- [PROVIDED ENTRIES]:
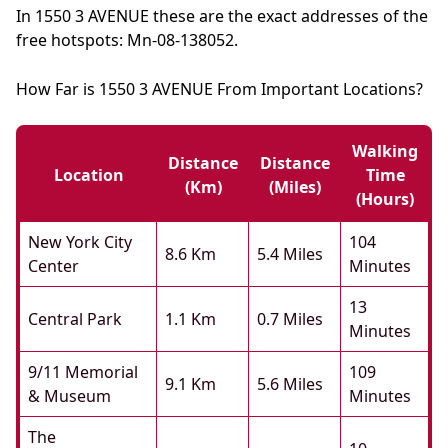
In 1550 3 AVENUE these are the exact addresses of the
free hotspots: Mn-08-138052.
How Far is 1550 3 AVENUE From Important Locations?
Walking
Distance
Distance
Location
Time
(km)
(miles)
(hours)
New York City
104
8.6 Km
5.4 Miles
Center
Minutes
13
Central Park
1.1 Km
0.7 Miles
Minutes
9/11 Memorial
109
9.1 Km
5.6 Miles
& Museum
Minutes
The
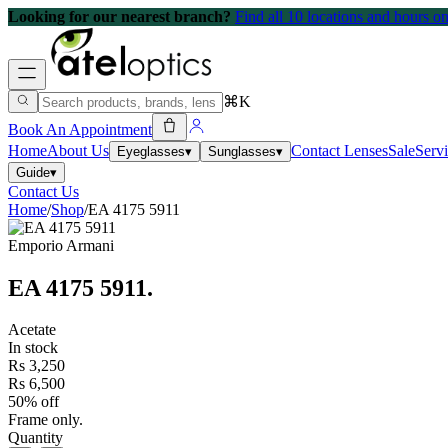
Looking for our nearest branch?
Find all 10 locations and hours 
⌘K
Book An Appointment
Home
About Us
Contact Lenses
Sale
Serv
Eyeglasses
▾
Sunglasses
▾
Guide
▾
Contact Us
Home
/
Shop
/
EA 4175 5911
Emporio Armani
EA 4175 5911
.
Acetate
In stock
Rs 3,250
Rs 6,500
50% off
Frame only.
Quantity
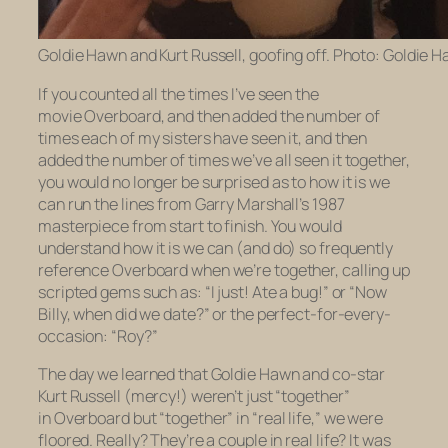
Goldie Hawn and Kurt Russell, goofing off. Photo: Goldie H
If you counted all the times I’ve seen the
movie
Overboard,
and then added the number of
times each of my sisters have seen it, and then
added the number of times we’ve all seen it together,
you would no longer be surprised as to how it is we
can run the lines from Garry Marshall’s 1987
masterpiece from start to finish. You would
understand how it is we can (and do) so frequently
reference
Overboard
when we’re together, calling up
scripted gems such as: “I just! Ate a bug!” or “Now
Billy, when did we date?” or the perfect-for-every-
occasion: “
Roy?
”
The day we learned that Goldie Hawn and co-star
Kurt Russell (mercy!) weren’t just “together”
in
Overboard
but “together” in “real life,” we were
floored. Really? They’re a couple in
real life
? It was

==

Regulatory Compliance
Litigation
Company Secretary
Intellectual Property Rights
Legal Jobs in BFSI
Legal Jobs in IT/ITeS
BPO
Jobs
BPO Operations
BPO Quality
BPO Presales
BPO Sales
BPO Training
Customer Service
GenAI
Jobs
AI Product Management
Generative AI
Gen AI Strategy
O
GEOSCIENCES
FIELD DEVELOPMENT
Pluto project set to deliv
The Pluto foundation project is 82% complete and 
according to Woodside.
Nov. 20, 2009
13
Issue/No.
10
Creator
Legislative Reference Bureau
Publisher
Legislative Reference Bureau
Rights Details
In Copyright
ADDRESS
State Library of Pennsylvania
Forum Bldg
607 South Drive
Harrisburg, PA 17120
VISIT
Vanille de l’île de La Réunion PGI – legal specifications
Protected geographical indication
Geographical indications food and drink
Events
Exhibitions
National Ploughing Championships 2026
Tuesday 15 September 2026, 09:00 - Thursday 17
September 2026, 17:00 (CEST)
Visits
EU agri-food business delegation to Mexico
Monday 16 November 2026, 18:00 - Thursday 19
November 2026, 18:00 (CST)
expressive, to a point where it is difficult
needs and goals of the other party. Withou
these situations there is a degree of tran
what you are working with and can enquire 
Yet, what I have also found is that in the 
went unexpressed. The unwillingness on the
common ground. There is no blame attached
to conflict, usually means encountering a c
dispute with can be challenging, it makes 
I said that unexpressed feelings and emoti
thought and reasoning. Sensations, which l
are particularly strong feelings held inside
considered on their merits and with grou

- [DIRECTIONS FOR THIS TASK]: Only one number is expected: the count of lines above that contain the string "food".

- [ANSWER BELOW]: 2